SUBMITTED BY REX ROWLAND OF CHATTANOOGA, TENNESSEE

 


NAME Calvin Kelley
DATES 1834(?) to May 22, 1864
ALLEGIANCE Confederate
RANK Private
UNIT 8th Arkansas Infantry, Company K
SERVICE RECORD Enlisted on October 12, 1861. Wounded in the December 31, 1862-January 2, 1863, Battle of Murfreesboro. Wounded in the September 1863 Battle of Chickamauga. Died from a wound received on May 15, 1864, during the Battle of Resaca, Georgia.


 

Calvin Kelley’s three-year stint in Confederate gray was difficult and ultimately tragic. Battle wounds twice laid the private up for months on end. But fortune also smiled on him; after his second stretch in a Southern hospital, he met a special young woman.

Kelley signed on with Company K of the 8th Arkansas Infantry on October 12, 1861. After working as a cook at Pitman’s Ferry, where he had enlisted, Kelley saw his first combat in the brutal Battle of Murfreesboro, Tennessee, fought from December 31, 1862, through January 2, 1863, along Stone’s River. There he was badly wounded in the leg. Fit for action again by late summer, he fought in the September 1863 Battle of Chickamauga, Georgia, and was wounded again. He returned to a hospital bed.

While recovering in Georgia, Kelley met Cordelia H. McSpadden and fell in love with her. The couple married on January 28, 1864. Three months later, Calvin gave his new bride a two-dollar gold piece and a photograph of himself and bade her farewell. It was the last time Cordelia saw her husband alive.
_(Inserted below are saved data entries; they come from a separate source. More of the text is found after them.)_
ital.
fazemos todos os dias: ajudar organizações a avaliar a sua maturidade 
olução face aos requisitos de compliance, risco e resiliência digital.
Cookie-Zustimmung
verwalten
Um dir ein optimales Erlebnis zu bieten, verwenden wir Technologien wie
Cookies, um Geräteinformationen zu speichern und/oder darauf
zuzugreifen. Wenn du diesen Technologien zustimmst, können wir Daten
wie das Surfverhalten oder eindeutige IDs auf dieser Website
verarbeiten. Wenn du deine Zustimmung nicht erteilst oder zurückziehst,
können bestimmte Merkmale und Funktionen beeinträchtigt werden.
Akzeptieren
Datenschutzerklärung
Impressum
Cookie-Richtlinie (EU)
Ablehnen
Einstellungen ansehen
On May 15, 1864, he was wounded in the head during the Battle of Resaca, Georgia. He was sent by rail to Fairgrounds Hospital in Atlanta, Georgia, where he died a week later. He was buried in the city’s Oakland Cemetery. Cordelia never remarried.

In addition to the photograph, it turned out that Calvin had left his wife another legacy. Five months after his death, on October 12, 1864, Cordelia gave birth to his daughter, Martha Frances Kelley. It was three years to the day after Calvin’s enlistment.